To give you one example, here’s how the authors say you should execute a fast 180 degree turn in your car:
“1. While in drive, or a forward gear, accelerate to a moderate rate of speed (anything faster than forty-five miles per hour risks flipping the car).
“2. Slip the car into neutral to prevent the front wheels from spinning.
“3. Take your foot off the gas and turn the wheel ninety degrees (a quarter turn) while pulling hard on the emergency brake.
“4. As the rear swings around, return the wheel to its original position and put the car back into drive.
“5. Step on the gas to start moving in the direction from which you came.”
Easy, right?
This and the other skills listed in the book are valuable to be sure, but how often in our lives (if at all) will we ever need them? That’s why I think these same two authors should write another book called The Everyday Worst Case Scenario Handbook that covers situations you and I are more likely to run into.
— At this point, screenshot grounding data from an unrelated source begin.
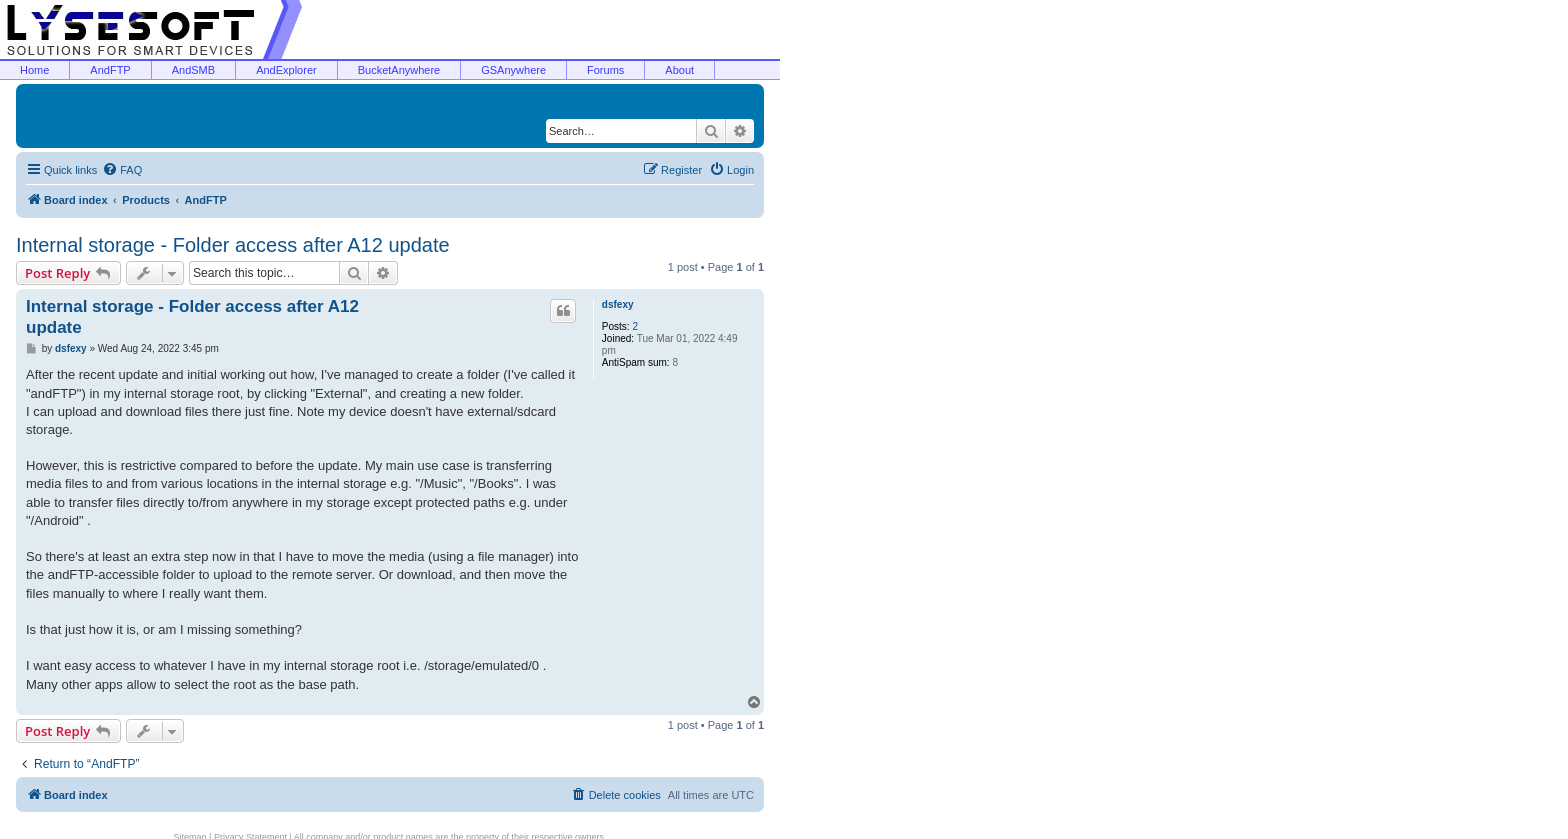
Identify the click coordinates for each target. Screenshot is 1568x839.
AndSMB (193, 70)
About (679, 70)
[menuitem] (122, 170)
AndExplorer (286, 70)
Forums (605, 70)
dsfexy (618, 304)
For instance, I think we all would welcome advice in cases where you, say, get caught: in a bathroom stall without toilet paper; picking your nose in public; accidentally farting in an elevator; cheating on your spouse; napping on the job; locked outside of your house or apartment naked; mistaking a regular party for a costume party; asking a woman when her baby is due when she isn’t even pregnant; sneezing a messy sneeze with no Kleenex in sight; using your boss’s tie as a napkin while in a drunken stupor; ogling a woman with her jealous husband/boyfriend standing right next to you; or waking up in a jail cell paired with an amorous cellmate nicknamed “Foot Long.”
I have heard that the best thing you can do when caught napping on the job is to straighten up with your eyes still closed and solemnly say, “amen.” For the nose-picking, I suppose the Seinfeld Defense, claiming it was a “rub,” not a “pick,” might be your best option. And for the fart in the elevator scenario, I have a quick story: one time I boarded an elevator just as the only occupant in it left. Upon entering, my sense of smell was immediately pummeled by the unmistakable odor of human-generated methane — obviously the last passenger experienced a profound and regrettable lapse in discretion. As luck would have it, I only traveled two floors up when the elevator stopped to pick up several more passengers. As I was the only one in the cab when they entered, what could I say? We all know the old “he who smelt it, dealt it” rule. A story of how, “yes, I acknowledge the poo poo smell, but it wasn’t me, honest,” would surely be damning. So I think, whether innocent or not, the only thing to be done in that situation is try not to blush.
How would you handle any of the predicaments listed above? Or do you have others you’d care to add?